(Exercise directions):
Filter the entries beneath this task, copying only the lines that hold the word "mmNo".

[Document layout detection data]
+===+

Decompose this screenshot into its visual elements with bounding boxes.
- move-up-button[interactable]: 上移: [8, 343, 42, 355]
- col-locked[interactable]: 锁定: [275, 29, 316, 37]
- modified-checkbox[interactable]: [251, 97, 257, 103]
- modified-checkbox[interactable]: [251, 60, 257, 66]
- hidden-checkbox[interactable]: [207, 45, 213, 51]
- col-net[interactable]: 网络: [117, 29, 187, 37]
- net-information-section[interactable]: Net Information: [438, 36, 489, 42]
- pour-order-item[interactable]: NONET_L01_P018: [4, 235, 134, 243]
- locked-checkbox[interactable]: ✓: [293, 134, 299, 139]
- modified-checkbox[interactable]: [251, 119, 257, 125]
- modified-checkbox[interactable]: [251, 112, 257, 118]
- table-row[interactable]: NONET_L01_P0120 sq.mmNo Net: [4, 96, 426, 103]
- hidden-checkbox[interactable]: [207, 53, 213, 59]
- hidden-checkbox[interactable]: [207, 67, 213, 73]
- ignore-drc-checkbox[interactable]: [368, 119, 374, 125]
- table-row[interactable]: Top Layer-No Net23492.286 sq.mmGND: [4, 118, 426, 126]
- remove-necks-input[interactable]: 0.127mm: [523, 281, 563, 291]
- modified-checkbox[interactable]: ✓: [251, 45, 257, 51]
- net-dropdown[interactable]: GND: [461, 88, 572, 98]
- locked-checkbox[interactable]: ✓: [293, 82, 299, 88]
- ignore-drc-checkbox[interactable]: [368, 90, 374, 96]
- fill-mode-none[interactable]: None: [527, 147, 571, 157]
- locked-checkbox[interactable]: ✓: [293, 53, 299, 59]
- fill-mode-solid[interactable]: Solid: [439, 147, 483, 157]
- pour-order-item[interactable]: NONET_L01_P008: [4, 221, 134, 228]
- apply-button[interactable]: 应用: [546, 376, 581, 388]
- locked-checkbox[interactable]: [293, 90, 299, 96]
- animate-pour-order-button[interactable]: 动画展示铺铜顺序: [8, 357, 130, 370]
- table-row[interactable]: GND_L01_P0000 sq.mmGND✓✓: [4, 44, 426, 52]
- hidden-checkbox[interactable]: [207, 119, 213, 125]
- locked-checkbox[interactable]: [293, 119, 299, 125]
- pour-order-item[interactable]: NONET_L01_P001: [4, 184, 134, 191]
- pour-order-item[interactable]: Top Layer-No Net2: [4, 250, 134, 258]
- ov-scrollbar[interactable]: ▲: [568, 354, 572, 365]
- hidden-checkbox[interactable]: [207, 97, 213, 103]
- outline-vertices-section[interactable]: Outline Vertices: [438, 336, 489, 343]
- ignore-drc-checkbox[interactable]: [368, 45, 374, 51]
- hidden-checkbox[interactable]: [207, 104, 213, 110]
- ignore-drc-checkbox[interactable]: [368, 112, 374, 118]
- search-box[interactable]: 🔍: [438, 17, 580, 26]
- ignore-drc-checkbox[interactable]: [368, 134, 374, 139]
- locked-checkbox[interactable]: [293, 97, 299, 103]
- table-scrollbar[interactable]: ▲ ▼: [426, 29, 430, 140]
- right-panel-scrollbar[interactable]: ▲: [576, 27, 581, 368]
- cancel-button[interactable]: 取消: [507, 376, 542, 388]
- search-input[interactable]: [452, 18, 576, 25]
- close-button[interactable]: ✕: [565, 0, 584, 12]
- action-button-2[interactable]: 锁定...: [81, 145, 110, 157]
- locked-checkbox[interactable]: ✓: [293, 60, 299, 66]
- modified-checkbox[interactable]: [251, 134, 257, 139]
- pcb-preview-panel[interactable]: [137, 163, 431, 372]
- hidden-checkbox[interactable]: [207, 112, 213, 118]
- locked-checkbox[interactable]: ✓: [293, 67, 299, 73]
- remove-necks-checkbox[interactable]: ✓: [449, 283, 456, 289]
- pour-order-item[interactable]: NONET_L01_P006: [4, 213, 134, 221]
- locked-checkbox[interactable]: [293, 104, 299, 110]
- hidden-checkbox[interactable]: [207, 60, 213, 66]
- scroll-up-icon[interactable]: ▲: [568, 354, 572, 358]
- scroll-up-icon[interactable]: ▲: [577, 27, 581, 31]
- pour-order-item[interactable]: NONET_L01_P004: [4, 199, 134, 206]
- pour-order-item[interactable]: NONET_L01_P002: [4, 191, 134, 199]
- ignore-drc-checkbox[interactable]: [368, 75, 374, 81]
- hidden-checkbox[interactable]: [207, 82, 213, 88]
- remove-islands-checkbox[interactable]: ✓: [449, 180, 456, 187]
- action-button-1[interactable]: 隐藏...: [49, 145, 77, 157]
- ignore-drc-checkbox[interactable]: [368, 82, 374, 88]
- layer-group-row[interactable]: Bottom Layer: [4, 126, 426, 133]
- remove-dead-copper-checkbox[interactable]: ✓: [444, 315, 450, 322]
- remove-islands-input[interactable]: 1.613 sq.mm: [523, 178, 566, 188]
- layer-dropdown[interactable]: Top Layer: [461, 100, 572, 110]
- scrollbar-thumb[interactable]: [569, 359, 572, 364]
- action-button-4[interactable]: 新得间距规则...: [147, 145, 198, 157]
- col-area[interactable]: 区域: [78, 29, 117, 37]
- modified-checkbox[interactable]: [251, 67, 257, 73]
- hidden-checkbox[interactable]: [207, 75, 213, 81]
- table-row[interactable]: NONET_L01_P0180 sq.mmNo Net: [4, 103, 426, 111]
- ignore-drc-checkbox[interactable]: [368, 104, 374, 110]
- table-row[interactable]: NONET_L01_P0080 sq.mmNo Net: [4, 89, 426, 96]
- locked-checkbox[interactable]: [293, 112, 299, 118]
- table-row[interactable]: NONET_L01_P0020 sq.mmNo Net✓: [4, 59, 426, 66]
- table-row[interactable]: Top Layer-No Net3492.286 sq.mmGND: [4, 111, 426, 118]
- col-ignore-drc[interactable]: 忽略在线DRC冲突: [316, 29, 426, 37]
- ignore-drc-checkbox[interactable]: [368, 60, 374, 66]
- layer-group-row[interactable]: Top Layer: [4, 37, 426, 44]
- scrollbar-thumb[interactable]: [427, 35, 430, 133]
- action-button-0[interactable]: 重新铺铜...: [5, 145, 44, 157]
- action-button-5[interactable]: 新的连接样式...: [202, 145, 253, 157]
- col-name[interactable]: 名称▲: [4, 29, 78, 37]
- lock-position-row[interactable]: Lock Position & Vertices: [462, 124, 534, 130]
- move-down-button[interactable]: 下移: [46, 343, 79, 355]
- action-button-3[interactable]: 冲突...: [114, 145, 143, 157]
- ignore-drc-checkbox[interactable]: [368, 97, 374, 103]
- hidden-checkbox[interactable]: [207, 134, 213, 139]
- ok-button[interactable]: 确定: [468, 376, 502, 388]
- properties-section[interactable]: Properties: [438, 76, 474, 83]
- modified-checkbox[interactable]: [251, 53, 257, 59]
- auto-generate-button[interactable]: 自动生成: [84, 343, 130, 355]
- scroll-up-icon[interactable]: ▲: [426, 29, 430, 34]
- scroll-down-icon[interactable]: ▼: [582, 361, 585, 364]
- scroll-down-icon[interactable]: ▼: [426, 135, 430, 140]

+===+

(Answer for this exercise):
- table-row[interactable]: NONET_L01_P0120 sq.mmNo Net: [4, 96, 426, 103]
- table-row[interactable]: NONET_L01_P0180 sq.mmNo Net: [4, 103, 426, 111]
- table-row[interactable]: NONET_L01_P0080 sq.mmNo Net: [4, 89, 426, 96]
- table-row[interactable]: NONET_L01_P0020 sq.mmNo Net✓: [4, 59, 426, 66]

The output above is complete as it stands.